The following day, amidst the turmoil, Elza and her husband found solace in the presence of their supportive parents. Facing the daunting decision of which hospital to choose for Bella’s care, they reached out to a trusted friend in the medical field for guidance, highlighting the importance of their loved ones during challenging times. Entering the NICU, Elza was confronted with the sight of her fragile daughter surrounded by wires and medical equipment. Despite the emotional strain, Elza and her husband remained steadfast in their support for Bella, holding her tiny hands and offering reassurance as she began her medical journey. Bella’s diagnosis of Treacher Collins syndrome, a rare genetic condition affecting facial bone development, brought clarity to her parents but also presented them with new challenges. Bella underwent her first surgery to receive a gastric tube, marking the start of a lengthy NICU stay filled with medical procedures and emotional highs and lows.
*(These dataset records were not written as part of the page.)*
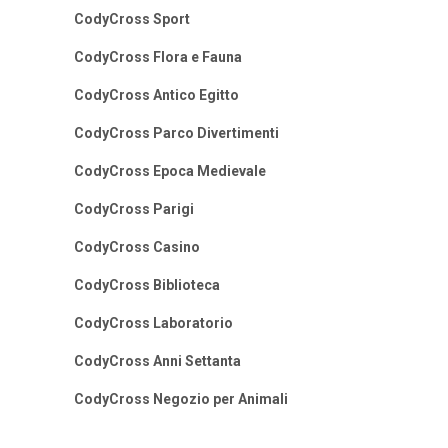
CodyCross Sport
CodyCross Flora e Fauna
CodyCross Antico Egitto
CodyCross Parco Divertimenti
CodyCross Epoca Medievale
CodyCross Parigi
CodyCross Casino
CodyCross Biblioteca
CodyCross Laboratorio
CodyCross Anni Settanta
CodyCross Negozio per Animali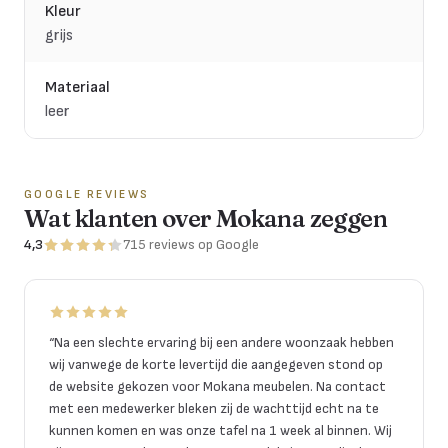
Kleur
grijs
Materiaal
leer
GOOGLE REVIEWS
Wat klanten over Mokana zeggen
4,3
715
reviews
op Google
“
Na een slechte ervaring bij een andere woonzaak hebben
wij vanwege de korte levertijd die aangegeven stond op
de website gekozen voor Mokana meubelen. Na contact
met een medewerker bleken zij de wachttijd echt na te
kunnen komen en was onze tafel na 1 week al binnen. Wij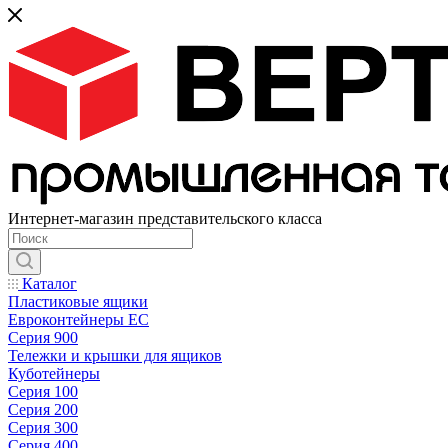
Интернет-магазин представительского класса
Каталог
Пластиковые ящики
Евроконтейнеры ЕС
Серия 900
Тележки и крышки для ящиков
Куботейнеры
Серия 100
Серия 200
Серия 300
Серия 400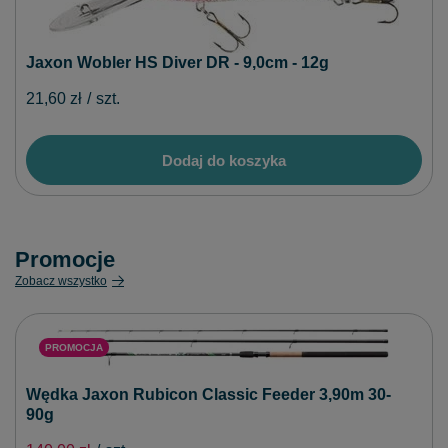
Jaxon Wobler HS Diver DR - 9,0cm - 12g
21,60 zł
/
szt.
Dodaj do koszyka
Promocje
Zobacz wszystko
PROMOCJA
Wędka Jaxon Rubicon Classic Feeder 3,90m 30-
90g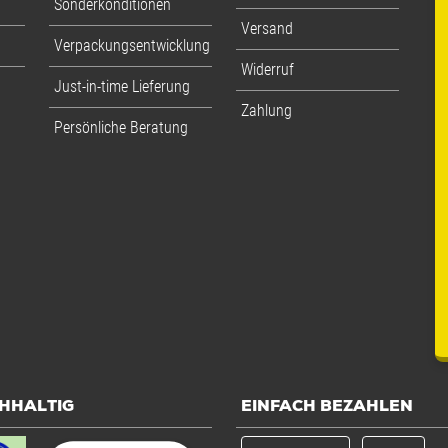
Sonderkonditionen
Versand
Verpackungsentwicklung
Widerruf
Just-in-time Lieferung
Zahlung
Persönliche Beratung
HHALTIG
EINFACH BEZAHLEN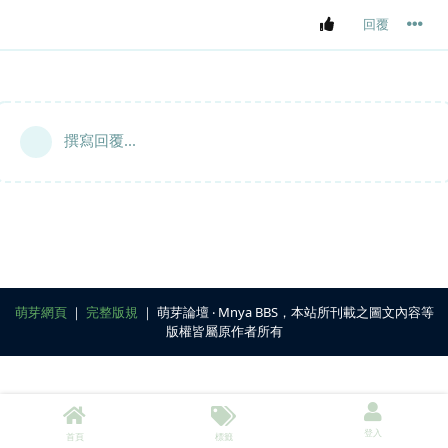
回覆
撰寫回覆...
萌芽網頁
｜
完整版規
｜ 萌芽論壇 ‧ Mnya BBS，本站所刊載之圖文內容等
版權皆屬原作者所有
登入
首頁
標籤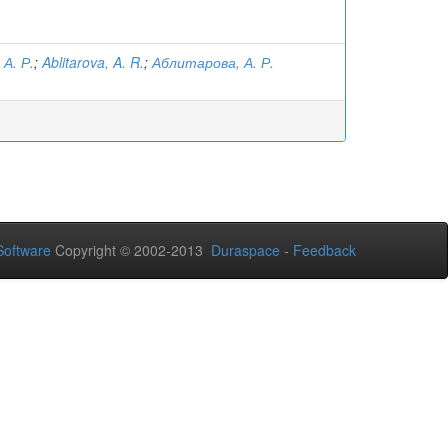
А. Р.
;
Ablitarova, A. R.
;
Аблитарова, А. Р.
oftware
Copyright © 2002-2013
Duraspace
-
Feedback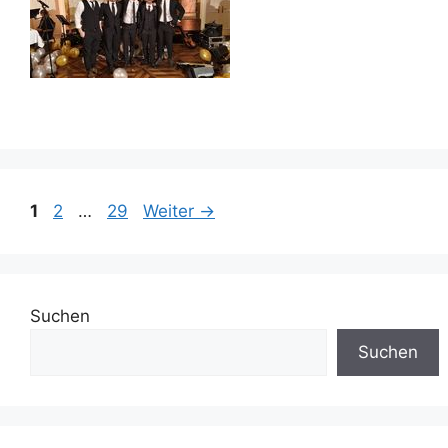
Seite
Seite
Seite
1
2
…
29
Weiter
→
Suchen
Suchen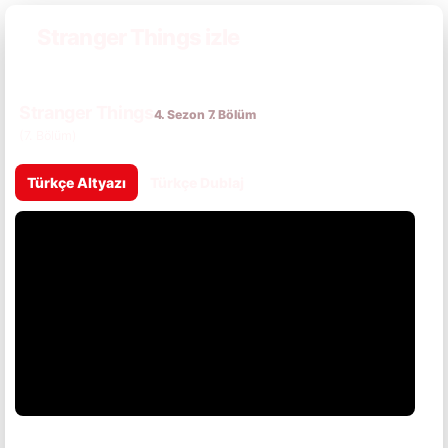
Stranger Things izle
Stranger Things
4. Sezon 7. Bölüm
(7. Bölüm)
Türkçe Altyazı
Türkçe Dublaj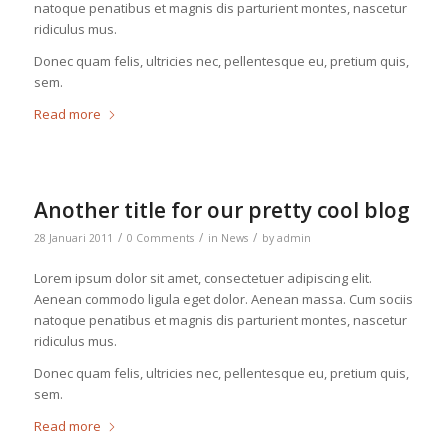
natoque penatibus et magnis dis parturient montes, nascetur
ridiculus mus.
Donec quam felis, ultricies nec, pellentesque eu, pretium quis,
sem.
Read more
Another title for our pretty cool blog
/
/
/
28 Januari 2011
0 Comments
in
News
by
admin
Lorem ipsum dolor sit amet, consectetuer adipiscing elit.
Aenean commodo ligula eget dolor. Aenean massa. Cum sociis
natoque penatibus et magnis dis parturient montes, nascetur
ridiculus mus.
Donec quam felis, ultricies nec, pellentesque eu, pretium quis,
sem.
Read more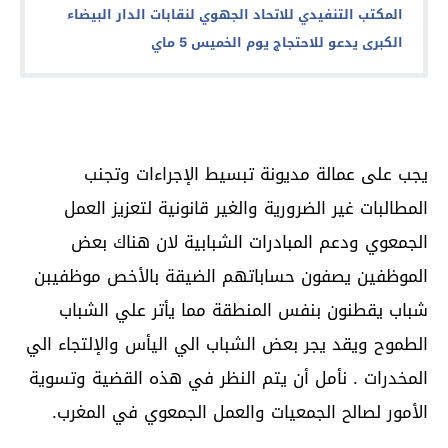
المكتب التنفيدي للاتحاد الجهوي لنقابات الدار البيضاء
الكبرى يدعو للاحتجاج يوم الخميس 5 ماي
يجب على عمالة مديونة تبسيط الإجراءات وتجنب
المطالبات غير الضرورية والغير قانونية لتعزيز العمل
الجمعوي ودعم المبادرات الشبابية لان هناك بعض
الموظفين يصفون حساباتهم الضيقة بالأخص موظفيبن
شباب يقطنون بنفس المنطقة مما يأتر علي الشباب
الطموح ويقد يجر بعض الشباب الي اليأس والإلتجاء الي
المخدرات . نأمل أن يتم النظر في هذه القضية وتسوية
الأمور لصالح الجمعيات والعمل الجمعوي في المغرب.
Finally, after eight weeks, the day arrived for Bella to go home with her devoted parents. Their journey continued with numerous hospital visits and surgeries, but Elza and her husband remained resilient, embracing their roles not only as parents but also as caregivers. As Bella grew, so did the family’s routine of therapies and classes tailored to her needs. Despite the challenges, Elza found joy in her daughter’s resilience and milestones. Yet, she couldn’t ignore the heartache of witnessing strangers’ stares and the lack of response to Bella’s friendly greetings. Determined to advocate for her daughter, Elza and her husband chose to address the stares with grace and education, striving to create understanding and acceptance in their community. Despite the hurdles, their love and dedication to Bella continue to guide them through their unique journey.